Fairview is a city in Major County, Oklahoma, United States. Its population was 2,579 at the 2010 census. It is the county seat of Major County.

History
The first permanent settlers arrived in the area of the present town at the time of the Cherokee Outlet land opening on September 16, 1893. The town received its name from Adam Bower, an early settler, because of its scenic location along the Cimarron River. The Bower family built a wooden building in which they opened a post office on April 18, 1894. One of Adam's sons, Clifford, served as the first postmaster.

The Kansas City, Mexico and Orient Railway (later part of the Atchison, Topeka and Santa Fe Railroad), built a track through Fairview.
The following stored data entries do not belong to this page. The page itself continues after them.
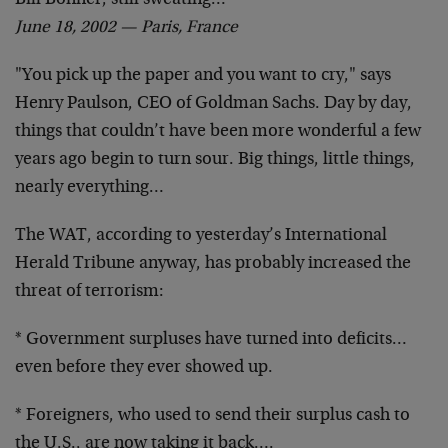
Bill Bonner, still sweating…
June 18, 2002 — Paris, France
"You pick up the paper and you want to cry," says
Henry Paulson, CEO of Goldman Sachs. Day by day,
things that couldn’t have been more wonderful a few
years ago begin to turn sour. Big things, little things,
nearly everything…
The WAT, according to yesterday’s International
Herald Tribune anyway, has probably increased the
threat of terrorism:
* Government surpluses have turned into deficits…
even before they ever showed up.
* Foreigners, who used to send their surplus cash to
the U.S., are now taking it back….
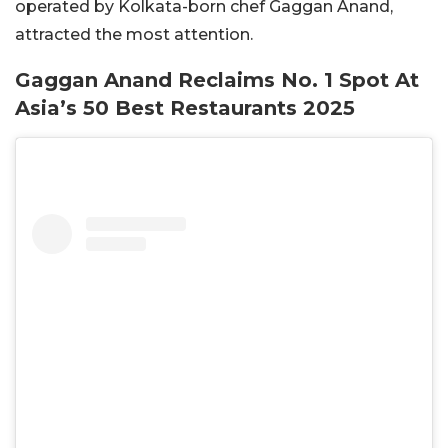
operated by Kolkata-born chef Gaggan Anand,
attracted the most attention.
Gaggan Anand Reclaims No. 1 Spot At
Asia’s 50 Best Restaurants 2025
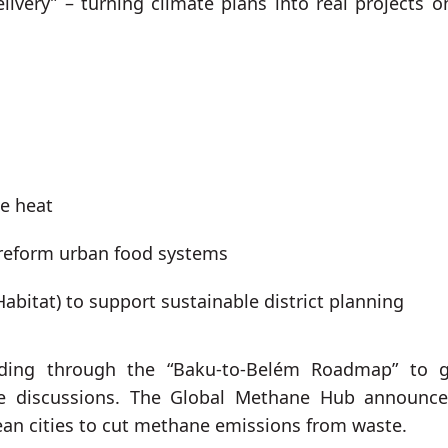
livery” – turning climate plans into real projects o
me heat
 reform urban food systems
abitat) to support sustainable district planning
funding through the “Baku-to-Belém Roadmap” to 
ce discussions. The Global Methane Hub announc
ean cities to cut methane emissions from waste.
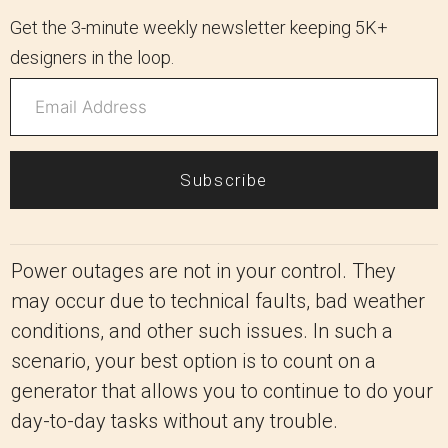
Get the 3-minute weekly newsletter keeping 5K+
designers in the loop.
Subscribe
Power outages are not in your control. They
may occur due to technical faults, bad weather
conditions, and other such issues. In such a
scenario, your best option is to count on a
generator that allows you to continue to do your
day-to-day tasks without any trouble.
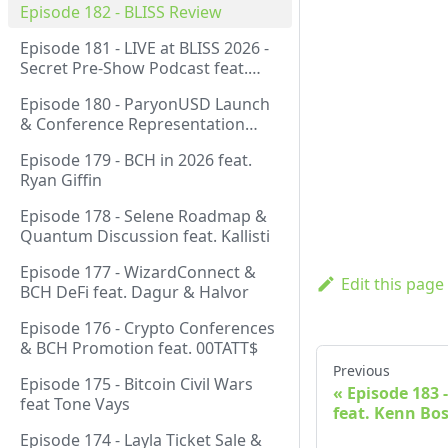
Episode 182 - BLISS Review
Episode 181 - LIVE at BLISS 2026 -
Secret Pre-Show Podcast feat.
Emergent Reasons, Leo, Ryan
Episode 180 - ParyonUSD Launch
& Conference Representation
feat. Mathieu Geukens
Episode 179 - BCH in 2026 feat.
Ryan Giffin
Episode 178 - Selene Roadmap &
Quantum Discussion feat. Kallisti
Episode 177 - WizardConnect &
Edit this page
BCH DeFi feat. Dagur & Halvor
Episode 176 - Crypto Conferences
& BCH Promotion feat. 00TATT$
Previous
Episode 175 - Bitcoin Civil Wars
Episode 183 
feat Tone Vays
feat. Kenn Bo
Episode 174 - Layla Ticket Sale &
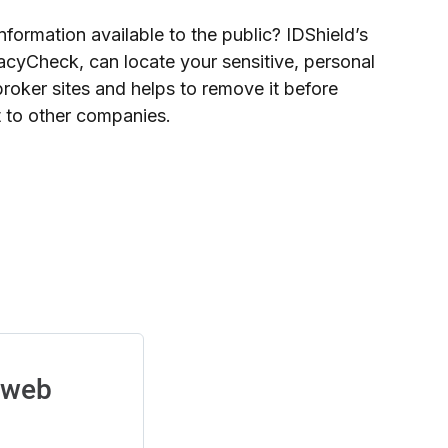
nformation available to the public? IDShield’s
acyCheck, can locate your sensitive, personal
broker sites and helps to remove it before
it to other companies.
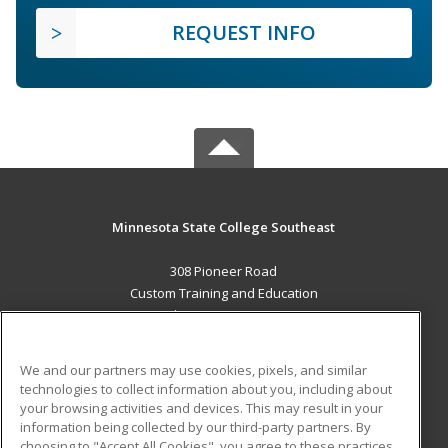
REQUEST INFO
Minnesota State College Southeast
308 Pioneer Road
Custom Training and Education
Red Wing, MN 55066 US
MAIN CONTENT
We and our partners may use cookies, pixels, and similar
Career Training
technologies to collect information about you, including about
your browsing activities and devices. This may result in your
information being collected by our third-party partners. By
ADDITIONAL RESOURCES
choosing to "Accept All Cookies", you agree to these practices,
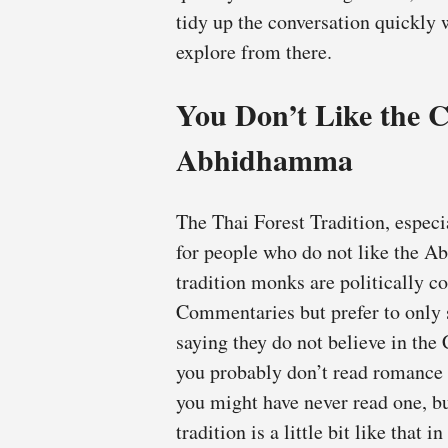
tidy up the conversation quickly 
explore from there.
You Don’t Like the
Abhidhamma
The Thai Forest Tradition, especi
for people who do not like the 
tradition monks are politically co
Commentaries but prefer to only s
saying they do not believe in t
you probably don’t read romance n
you might have never read one, b
tradition is a little bit like that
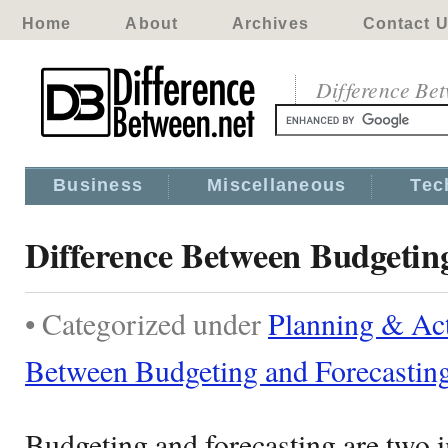
Home
About
Archives
Contact 
Difference Be
Business
Miscellaneous
Tec
Difference Between Budgetin
• Categorized under
Planning & Act
Between Budgeting and Forecastin
Budgeting and forecasting are two i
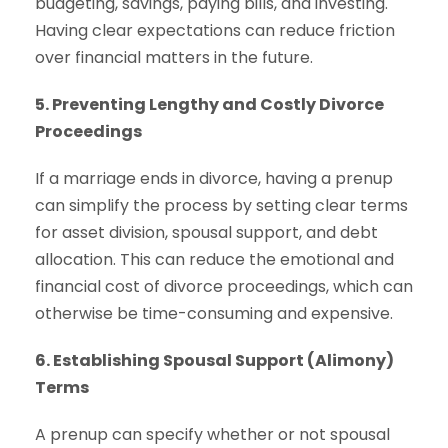
budgeting, savings, paying bills, and investing.
Having clear expectations can reduce friction
over financial matters in the future.
5. Preventing Lengthy and Costly Divorce
Proceedings
If a marriage ends in divorce, having a prenup
can simplify the process by setting clear terms
for asset division, spousal support, and debt
allocation. This can reduce the emotional and
financial cost of divorce proceedings, which can
otherwise be time-consuming and expensive.
6. Establishing Spousal Support (Alimony)
Terms
A prenup can specify whether or not spousal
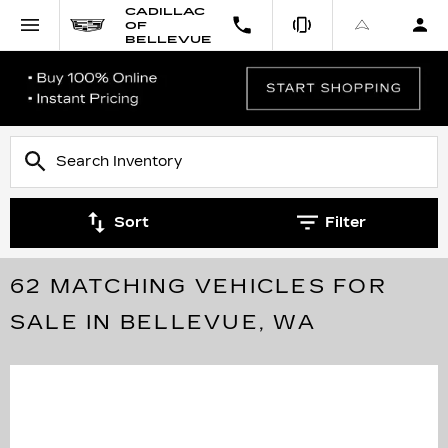
CADILLAC
OF
BELLEVUE
Sort
Filter
62 MATCHING VEHICLES FOR
SALE IN BELLEVUE, WA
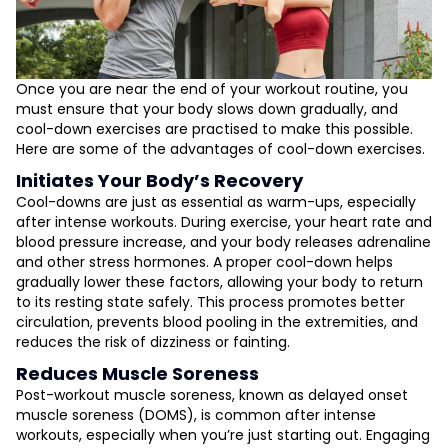
Once you are near the end of your workout routine, you
must ensure that your body slows down gradually, and
cool-down exercises are practised to make this possible.
Here are some of the advantages of cool-down exercises.
Initiates Your Body’s Recovery
Cool-downs are just as essential as warm-ups, especially
after intense workouts. During exercise, your heart rate and
blood pressure increase, and your body releases adrenaline
and other stress hormones. A proper cool-down helps
gradually lower these factors, allowing your body to return
to its resting state safely. This process promotes better
circulation, prevents blood pooling in the extremities, and
reduces the risk of dizziness or fainting.
Reduces Muscle Soreness
Post-workout muscle soreness, known as delayed onset
muscle soreness (DOMS), is common after intense
workouts, especially when you’re just starting out. Engaging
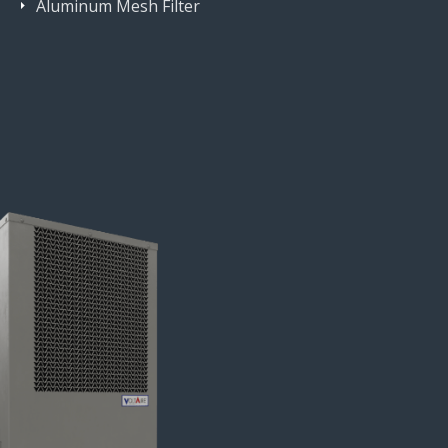
Aluminum Mesh Filter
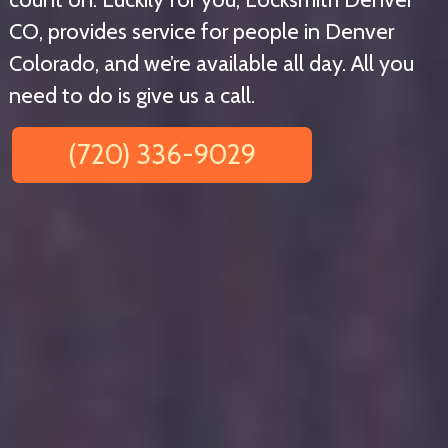
CO, provides service for people in Denver
Colorado, and we’re available all day. All you
need to do is give us a call.
(720) 336-9029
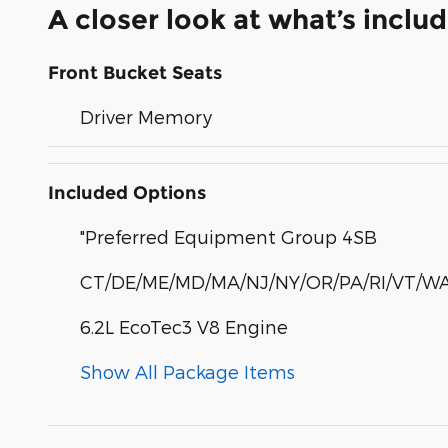
A closer look at what’s inclu
Front Bucket Seats
Driver Memory
Included Options
"Preferred Equipment Group 4SB
CT/DE/ME/MD/MA/NJ/NY/OR/PA/RI/VT/WA
6.2L EcoTec3 V8 Engine
Show All Package Items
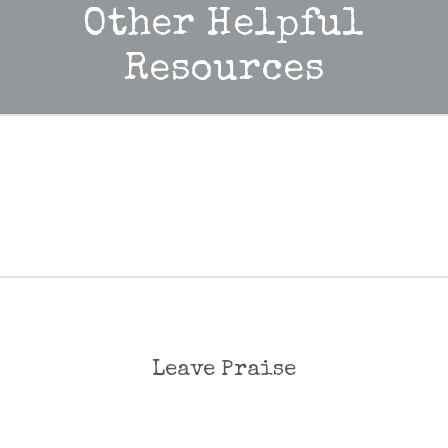
Other Helpful
Resources
Leave Praise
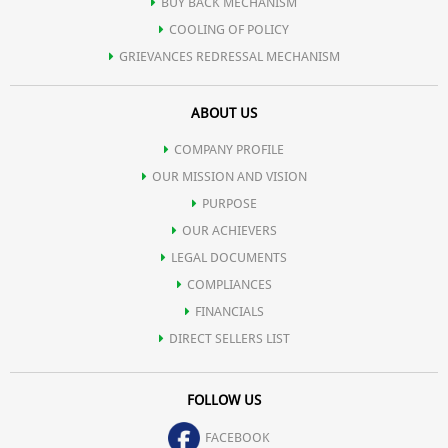
BUY BACK MECHANISM
COOLING OF POLICY
GRIEVANCES REDRESSAL MECHANISM
ABOUT US
COMPANY PROFILE
OUR MISSION AND VISION
PURPOSE
OUR ACHIEVERS
LEGAL DOCUMENTS
COMPLIANCES
FINANCIALS
DIRECT SELLERS LIST
FOLLOW US
FACEBOOK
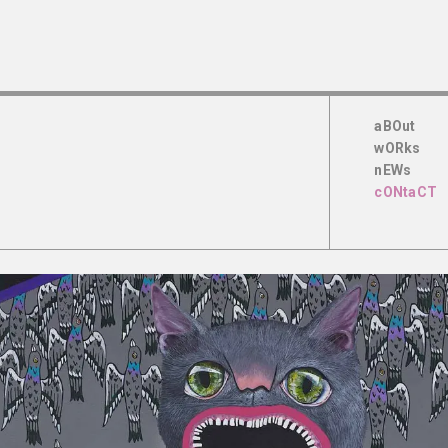
aBOut
wORks
nEWs
cONtaCT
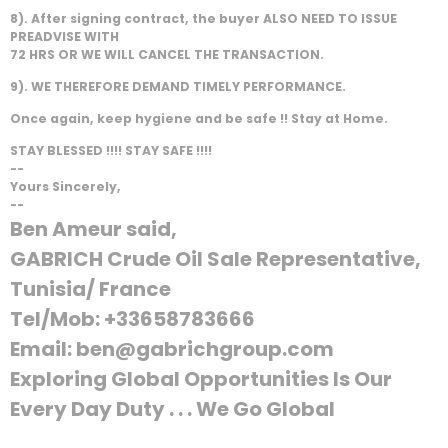
8). After signing contract, the buyer ALSO NEED TO ISSUE
PREADVISE WITH
72 HRS OR WE WILL CANCEL THE TRANSACTION.
9). WE THEREFORE DEMAND TIMELY PERFORMANCE.
Once again, keep hygiene and be safe !! Stay at Home.
STAY BLESSED !!!! STAY SAFE !!!!
--
Yours Sincerely,
--
Ben Ameur said,
GABRICH Crude Oil Sale Representative,
Tunisia/ France
Tel/Mob: +33658783666
Email: ben@gabrichgroup.com
Exploring Global Opportunities Is Our
Every Day Duty . . . We Go Global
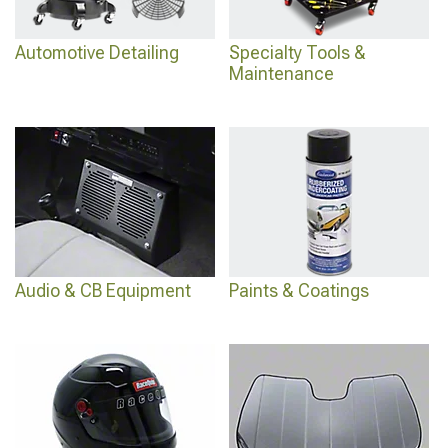
Automotive Detailing
Specialty Tools &
Maintenance
Audio & CB Equipment
Paints & Coatings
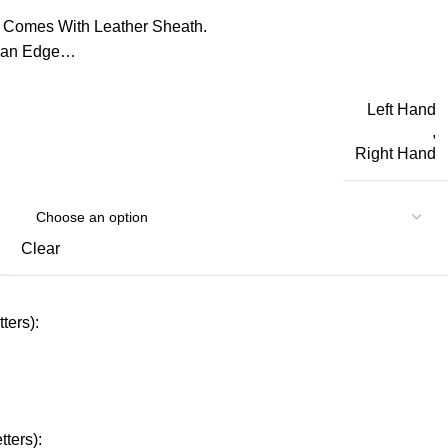
 Comes With Leather Sheath.
d an Edge…
Left Hand
,
Right Hand
Clear
ters):
ters):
The first train arrived 
on August 20, 1903. The railroad soon established machine shops, a roundhouse, and a division office in the town.

The town site was originally within territorial Woods County, but became part of Major County upon its creation at statehood. It was designated as the county seat of Major County, which became permanent after an election December 22, 1908. It beat three competing communities that vied for the title: Cleo Springs, Orienta, and Ringwood. Fairview had 887 residents at statehood, increasing to 2,020 in 1910.

Geography
Fairview is located at . According to the United States Census Bureau, the city has a total area of , of which  are land and 0.14% is covered by  water.

Demographics

As of the census of 2000,  2,733 people, 1,131 households, and 762 families were residing in the city. The population density was 390.9 people per square mile (151.0/km2). The 1,308 housing units averaged 187.1 per square mile (72.2/km2). The racial makeup of the city was 96.74% White, 0.07% African American, 1.24% Native American, 0.11% Asian, 0.26% from other races, and 1.57% from two or more races. Hispanics or Latinos of any race were 1.46% of the population.

Of the 1,131 households,  30.8% had children under 18 living with them, 55.5% were married couples living together, 8.9% had a female householder with no husband present, and 32.6% were not families. About 30.3% of all households were made up of individuals, and 16.4% had someone living alone who was 65 or older. The average household size was 2.31, and the average family size was 2.86.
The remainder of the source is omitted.